几人在旅馆中住下,因商寒妃情况特殊,兰岳等人又是男子,照顾她多有不便,便让旅馆的老板娘来先照看着。
老板娘端着水盆毛巾进去帮商寒妃梳洗,出来之时,眼神怪异的打量着兰岳与周镜西两人,低声嘀咕:“看着人模狗样的,原来是禽兽不如。

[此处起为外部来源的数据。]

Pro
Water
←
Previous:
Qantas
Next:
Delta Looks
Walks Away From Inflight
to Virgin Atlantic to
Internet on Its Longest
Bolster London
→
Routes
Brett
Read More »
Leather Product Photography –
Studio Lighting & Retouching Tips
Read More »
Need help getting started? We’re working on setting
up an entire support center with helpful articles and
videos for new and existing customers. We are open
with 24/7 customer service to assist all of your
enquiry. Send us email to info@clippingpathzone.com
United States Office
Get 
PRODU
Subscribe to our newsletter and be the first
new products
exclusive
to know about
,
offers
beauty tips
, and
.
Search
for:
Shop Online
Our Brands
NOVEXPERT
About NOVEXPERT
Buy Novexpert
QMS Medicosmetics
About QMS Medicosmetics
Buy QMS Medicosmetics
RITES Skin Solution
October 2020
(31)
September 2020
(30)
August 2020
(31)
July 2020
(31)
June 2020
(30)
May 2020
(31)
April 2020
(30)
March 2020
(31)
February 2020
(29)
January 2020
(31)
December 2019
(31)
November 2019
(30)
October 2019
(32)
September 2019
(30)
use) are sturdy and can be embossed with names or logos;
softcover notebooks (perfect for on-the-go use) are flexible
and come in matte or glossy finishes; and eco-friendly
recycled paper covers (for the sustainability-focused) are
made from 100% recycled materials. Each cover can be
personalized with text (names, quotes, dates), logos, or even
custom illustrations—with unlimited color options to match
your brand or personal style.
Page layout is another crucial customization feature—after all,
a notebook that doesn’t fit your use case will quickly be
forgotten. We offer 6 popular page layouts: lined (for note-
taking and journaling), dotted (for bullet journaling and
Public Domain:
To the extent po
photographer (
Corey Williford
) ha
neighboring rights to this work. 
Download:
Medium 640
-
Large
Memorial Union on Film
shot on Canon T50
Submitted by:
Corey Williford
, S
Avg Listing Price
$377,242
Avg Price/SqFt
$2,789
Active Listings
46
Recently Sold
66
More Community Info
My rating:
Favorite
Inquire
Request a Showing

”
说罢,还“呸”了一声,下楼去与旅馆老板咬耳朵。
旅馆老板抬头打量着他们,手缓缓伸出去拿了电话,躲在收银柜后面打电话。
周镜西见了,一步三台阶跳下来,一把抢过话筒,又羞又怒,气得脸红到了脖子:“你们这是做什么?”
老板被吓到,护着老板娘在身后,对周镜西道:“你……你这是要做什么?强龙不压地头蛇,你们敢在这胡作非为吗?”
“谁胡作非为了?”
周镜西真被气得火气蹭蹭上涌,恨不得掐死眼前这人出气。
兰岳见这边气氛不对,下楼来拉着周镜西对旅馆老板和气的道歉:“对不住了,给两位添了这么多麻烦。我这朋友是因为担心他外甥女的姑姑,所以脾气有些暴躁,还望两位见谅。”
周镜西对兰岳向外人点明他与商寒妃的关系很是不满,忍不住回头瞪他,“谁担心她了?要不是你担心她,偏要亲自送她回北地,我才不愿随你在这活受气收别人的白眼!”

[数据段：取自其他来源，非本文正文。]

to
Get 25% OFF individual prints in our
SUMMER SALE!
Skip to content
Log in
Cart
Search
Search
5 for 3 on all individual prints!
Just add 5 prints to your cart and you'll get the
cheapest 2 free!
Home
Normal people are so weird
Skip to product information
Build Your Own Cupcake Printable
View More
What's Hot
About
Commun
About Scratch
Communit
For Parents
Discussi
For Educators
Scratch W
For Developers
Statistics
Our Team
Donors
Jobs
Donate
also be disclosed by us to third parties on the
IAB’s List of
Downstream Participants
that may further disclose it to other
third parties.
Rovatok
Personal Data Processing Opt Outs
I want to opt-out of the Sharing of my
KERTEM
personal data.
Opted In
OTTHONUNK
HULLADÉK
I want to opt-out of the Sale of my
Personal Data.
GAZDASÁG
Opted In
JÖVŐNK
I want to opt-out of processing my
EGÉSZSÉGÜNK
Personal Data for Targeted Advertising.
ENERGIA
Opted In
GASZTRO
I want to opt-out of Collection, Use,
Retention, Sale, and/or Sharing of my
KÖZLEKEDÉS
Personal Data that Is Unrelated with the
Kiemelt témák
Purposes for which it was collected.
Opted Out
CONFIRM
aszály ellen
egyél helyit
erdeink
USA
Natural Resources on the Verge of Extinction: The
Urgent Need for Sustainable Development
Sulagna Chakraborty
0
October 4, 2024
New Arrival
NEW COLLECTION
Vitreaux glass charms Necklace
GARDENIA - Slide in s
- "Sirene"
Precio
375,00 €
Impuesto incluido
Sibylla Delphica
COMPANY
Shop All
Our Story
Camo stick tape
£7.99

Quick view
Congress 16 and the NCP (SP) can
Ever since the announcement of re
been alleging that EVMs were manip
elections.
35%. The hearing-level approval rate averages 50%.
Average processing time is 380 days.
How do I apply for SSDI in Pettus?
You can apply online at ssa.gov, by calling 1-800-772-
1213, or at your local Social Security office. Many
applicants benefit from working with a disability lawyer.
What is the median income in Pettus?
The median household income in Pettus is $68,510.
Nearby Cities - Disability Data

旅馆老板与老板娘闻言,相互对视一眼,便明白方才那事有些误会,老板娘搓了搓手,抱歉的对周镜西道:“抱歉,我们不明白情况就胡乱怀疑人,是我们不对。方才那位先生说,楼上的姑娘是您外甥女的姑姑?”
“是。怎么了?”周镜西不情不愿的应道。
“那她……”老板娘很是犹豫,一个姑娘家被那样对待,伤了元气不说,往后醒来回想起来,都不知该如何活下去。
两人听老板娘支吾难言,便知她想说的是什么事,兰岳沉默一阵,摇了摇头,表示不想说,转身便上了楼。

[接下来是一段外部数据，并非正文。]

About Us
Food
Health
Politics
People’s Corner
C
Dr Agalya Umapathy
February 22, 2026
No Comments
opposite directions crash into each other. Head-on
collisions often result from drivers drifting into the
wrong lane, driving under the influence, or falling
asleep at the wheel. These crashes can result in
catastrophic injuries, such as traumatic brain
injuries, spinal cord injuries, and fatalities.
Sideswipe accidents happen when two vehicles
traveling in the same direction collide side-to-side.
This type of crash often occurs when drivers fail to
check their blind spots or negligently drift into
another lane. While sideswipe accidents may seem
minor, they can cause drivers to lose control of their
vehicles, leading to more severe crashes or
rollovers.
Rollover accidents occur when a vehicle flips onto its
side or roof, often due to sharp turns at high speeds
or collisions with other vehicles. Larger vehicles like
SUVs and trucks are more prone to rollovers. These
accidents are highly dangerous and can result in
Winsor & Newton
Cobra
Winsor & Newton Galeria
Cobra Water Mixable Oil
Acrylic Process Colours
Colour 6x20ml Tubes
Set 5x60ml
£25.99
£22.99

老板娘见兰岳那模样,顿时又窜出一个念头,指了指兰岳的背影,问周镜西:“他们是……那种关系?”
周镜西瞥她一眼,没回答,到收银台前对站在桌后的老板道:“老板,请问可借电话给我一用?”
老板对于方才误会好人有些过意不去,见周镜西提出要求,忙不迭的将电话递给他,附赠一个笑脸。
周镜西拨通了江南周宅的电话,周海佟接过后一言不发,等着他先说话。
周镜西抿了抿唇,许久才给电话那头的周海佟拜年。
周海佟吸气再呼气,终究忍不住,对着电话这头的周镜西一通痛骂,“还记得有这个家吗?还记得有我这个爹?大过年的人影死去哪了?我以为你死在了外头,没人给你收尸呢!”
旅馆老板与老板娘第一次见人透过电话都能骂得这般中气十足,对于眯眼皱眉将话筒往他们这边推的周镜西,也是恨不得拿东西去敲他的脑袋,毕竟一年才这么一个年节,怎么就扔下家里人独自跑出来了呢。
周镜西等周海佟骂完了,才大致说了下前因后果,那边的周海佟闻言,沉默一阵,又怒吼道:“臭小子,胆子不小啊!哈,敢到日本人的地盘去作威作福了?你怎么没被人一枪打死在外头呢,哈?”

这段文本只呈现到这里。